Early Missionary Work
The founding of Fort Portal Diocese was a fruit of the missionary work of the Missionaries of Africa, known as White Fathers, and of the missionary activity of Fr. Augustine Achte (Pere Akiti as he is commonly known in Tooro) who introduced the Catholic faith in Tooro and Bunyoro region.
Fr. Achte, who had first worked in Buddu- Buganda, entered Tooro through Bunyoro and set his first missionary station in Western Uganda at Bukuumi (in Bunyoro) before travelling to Tooro. He arrived at Virika on 17th November, 1895 and there founded a missionary station. This was a year after the Church Missionary Society (CMS) missionaries had arrived in Tooro and established a protestant mission at Kabarole Hill.

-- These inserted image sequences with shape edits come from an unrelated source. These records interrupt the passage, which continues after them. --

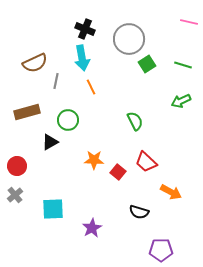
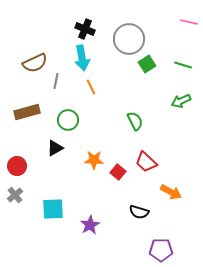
black triangle: moved 5 px right, 6 px down
purple star: moved 2 px left, 3 px up
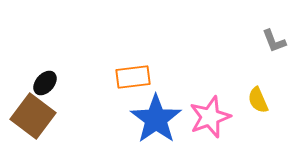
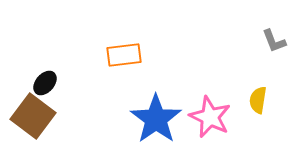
orange rectangle: moved 9 px left, 22 px up
yellow semicircle: rotated 32 degrees clockwise
pink star: rotated 27 degrees counterclockwise
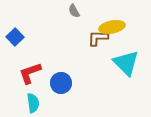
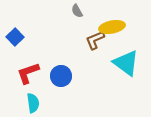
gray semicircle: moved 3 px right
brown L-shape: moved 3 px left, 2 px down; rotated 25 degrees counterclockwise
cyan triangle: rotated 8 degrees counterclockwise
red L-shape: moved 2 px left
blue circle: moved 7 px up
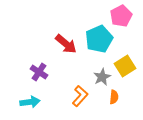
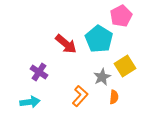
cyan pentagon: rotated 16 degrees counterclockwise
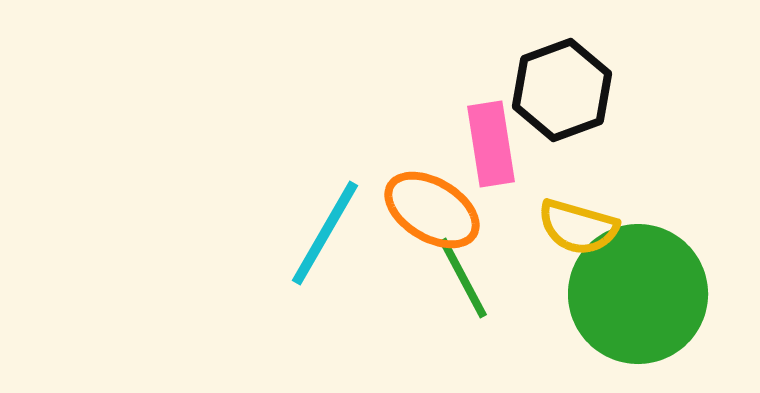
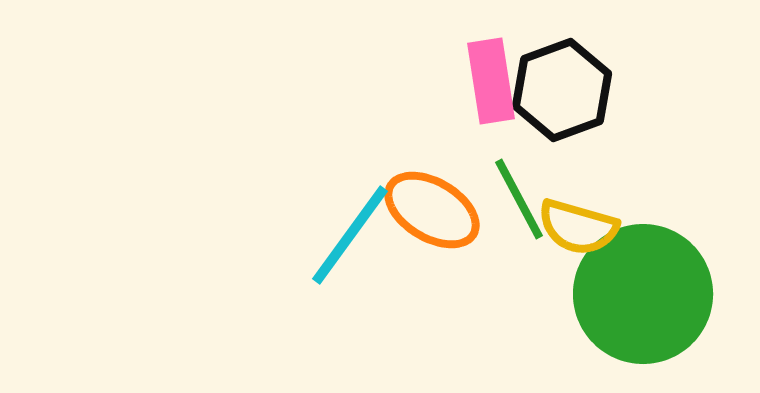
pink rectangle: moved 63 px up
cyan line: moved 25 px right, 2 px down; rotated 6 degrees clockwise
green line: moved 56 px right, 79 px up
green circle: moved 5 px right
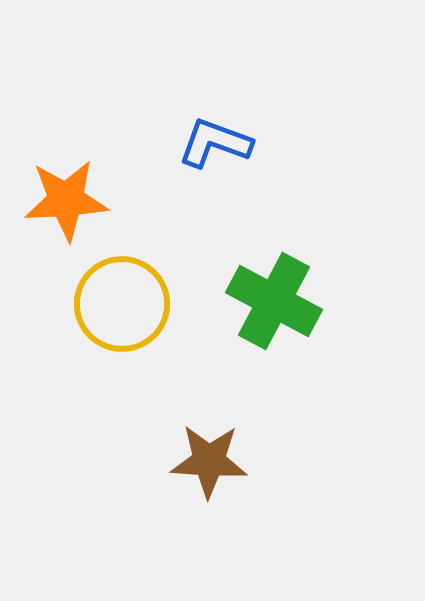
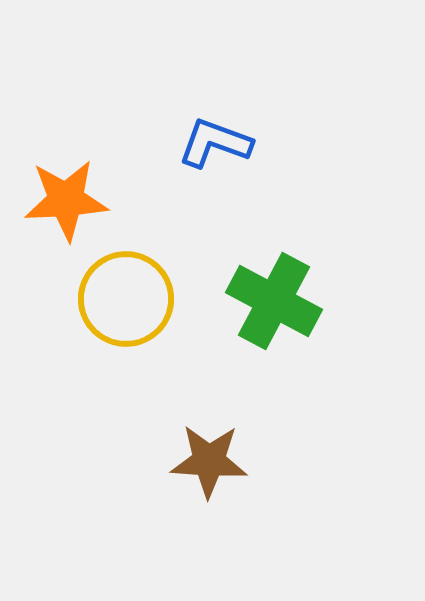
yellow circle: moved 4 px right, 5 px up
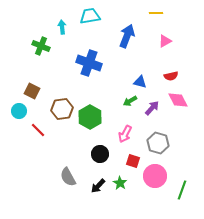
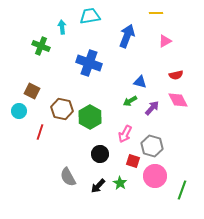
red semicircle: moved 5 px right, 1 px up
brown hexagon: rotated 20 degrees clockwise
red line: moved 2 px right, 2 px down; rotated 63 degrees clockwise
gray hexagon: moved 6 px left, 3 px down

One month after his arrival at Virika, Fr. Achte was joined by Fr. Toulze. By the time Fr. Achte and Fr. Toulze came to Tooro, King Kasagama, together with the most influential persons and chiefs of the kingdom had embraced the protestant religion. The Catholic missionaries, therefore, targeted the lower class and less influential folks of Tooro.
Although King Kasagama had first welcomed the Catholic missionaries in Tooro, after his Baptism into the Church of England on 15th March, 1896 in Kampala and his return to Tooro that same year, the king became rather unfriendly to the Catholic Church. This was demonstrated by the harassment of Catholics in Tooro, and it became a setback for the mission.

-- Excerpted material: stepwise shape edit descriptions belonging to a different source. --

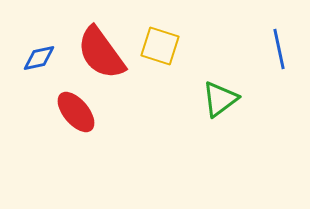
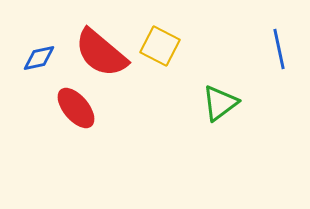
yellow square: rotated 9 degrees clockwise
red semicircle: rotated 14 degrees counterclockwise
green triangle: moved 4 px down
red ellipse: moved 4 px up
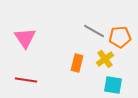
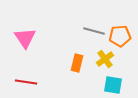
gray line: rotated 15 degrees counterclockwise
orange pentagon: moved 1 px up
red line: moved 2 px down
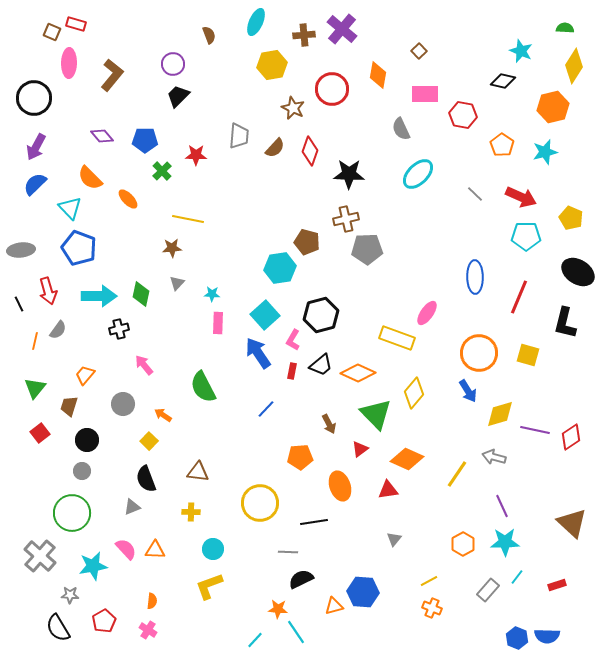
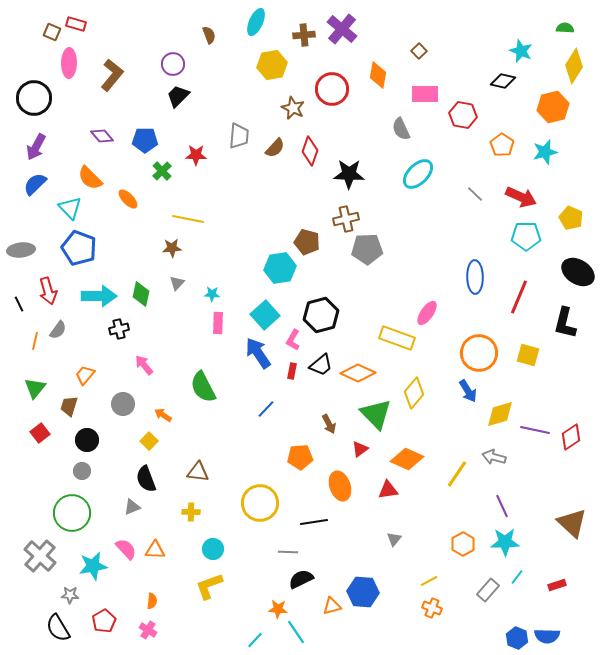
orange triangle at (334, 606): moved 2 px left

Fr. Achte took recourse to Mr. Sitwell the Colonial District Commissioner of Tooro and complained of harassment by the kingdom authority. Then the situation improved. Later King Kasagama realized that the Catholic Missionaries and their religion were here to stay, and were a force to reckon with. He adopted a much friendly attitude towards the Catholic missionaries and religion.
He went to the extent of allowing the Queen Mother, Victoria Kahinju, to give a big chunk of her land at Kijanju (Virika)

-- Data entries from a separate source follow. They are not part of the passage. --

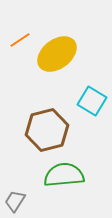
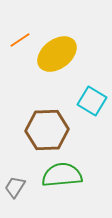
brown hexagon: rotated 12 degrees clockwise
green semicircle: moved 2 px left
gray trapezoid: moved 14 px up
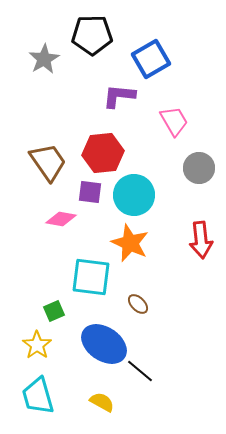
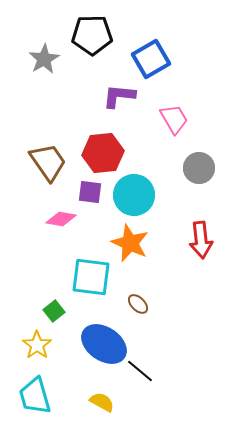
pink trapezoid: moved 2 px up
green square: rotated 15 degrees counterclockwise
cyan trapezoid: moved 3 px left
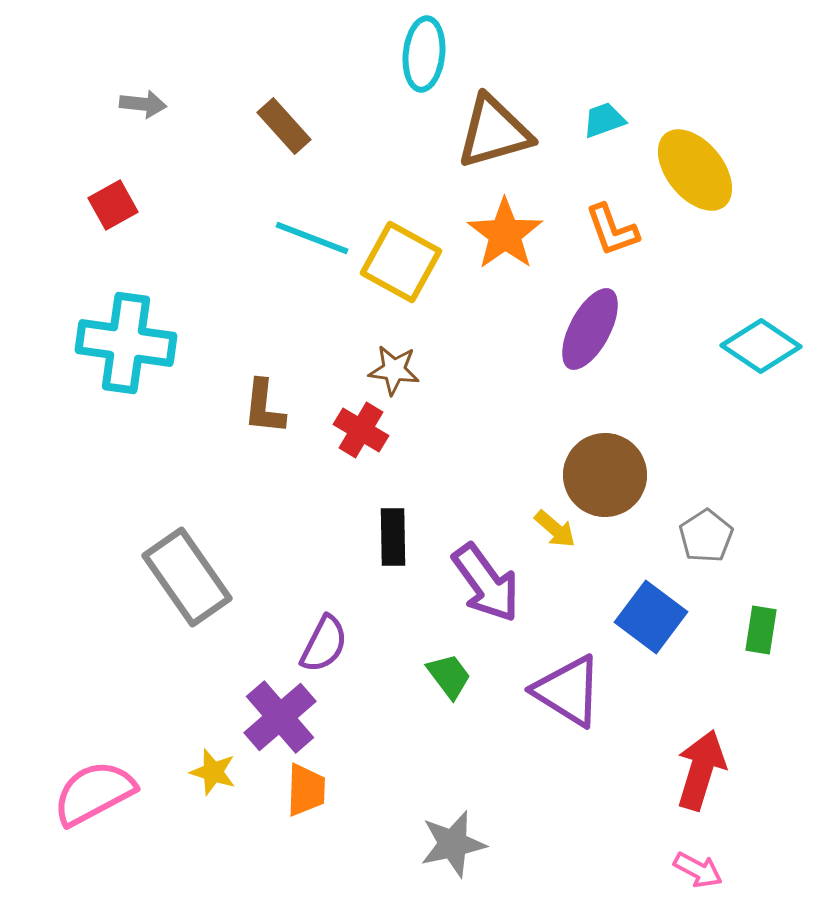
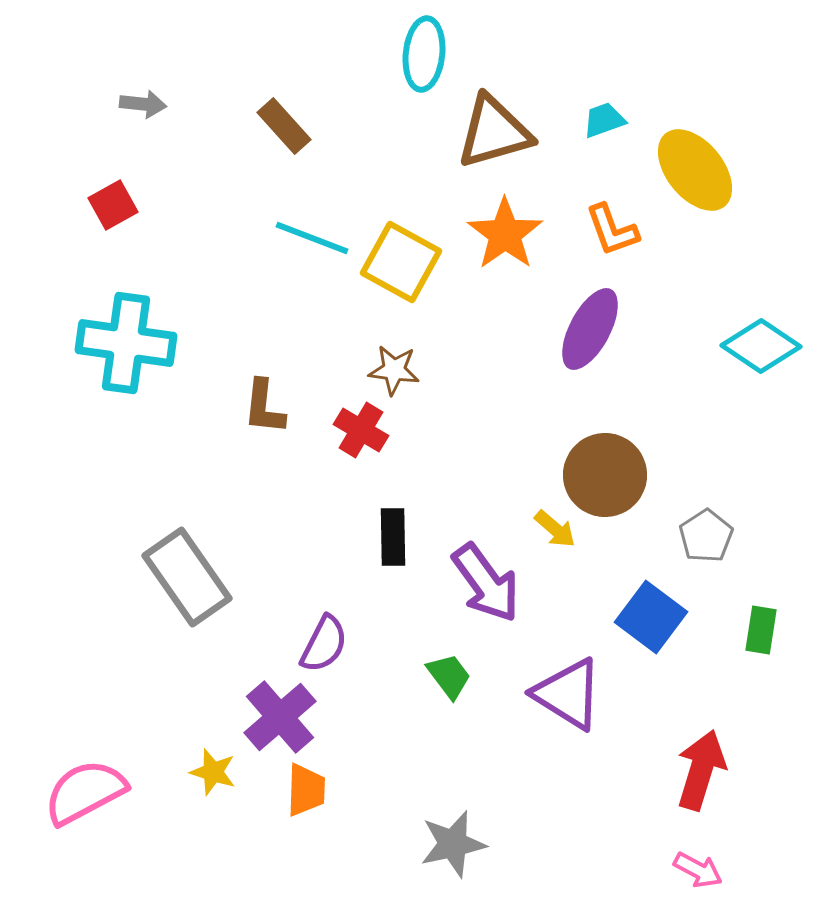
purple triangle: moved 3 px down
pink semicircle: moved 9 px left, 1 px up
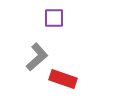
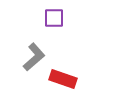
gray L-shape: moved 3 px left
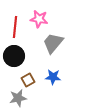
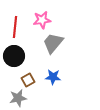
pink star: moved 3 px right, 1 px down; rotated 18 degrees counterclockwise
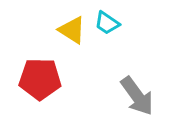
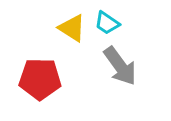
yellow triangle: moved 2 px up
gray arrow: moved 17 px left, 30 px up
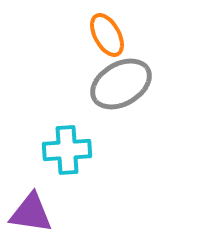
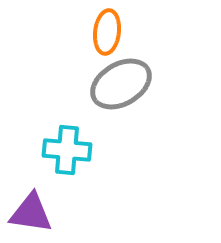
orange ellipse: moved 3 px up; rotated 36 degrees clockwise
cyan cross: rotated 9 degrees clockwise
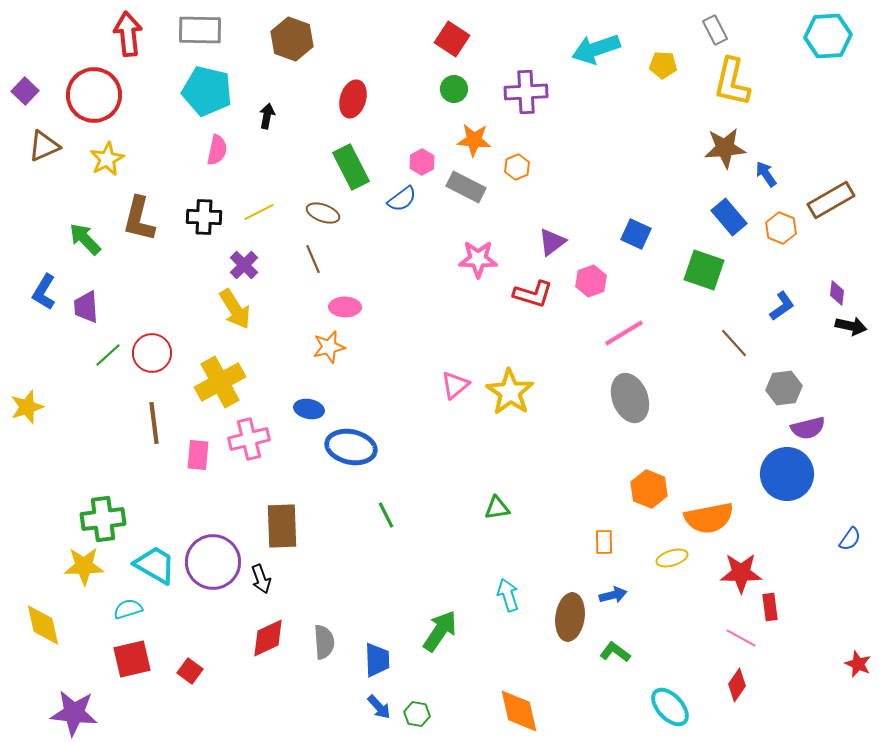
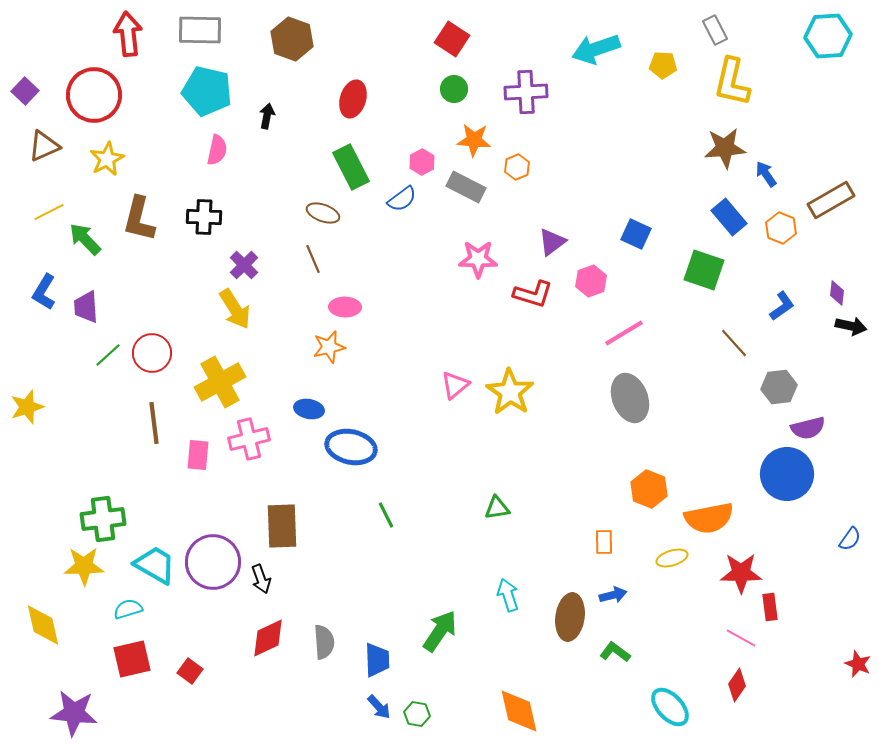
yellow line at (259, 212): moved 210 px left
gray hexagon at (784, 388): moved 5 px left, 1 px up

The king also gave two of his children (Prince Rwakatale and Princess Nkwenge) to be baptized in the Catholic faith; he as well allowed some of his relatives to become Catholics.
Whereas the king had been so generous and friendly to the Catholic missionaries the situation was not that easy elsewhere in the kingdom.
It was quite hard to find land for establishing other Catholic Church missions until the colonial administration took away power from the local chiefs. It was then that the Catholic Church could acquire land and register it with the colonial Government, establish new churches and spread without hindrance.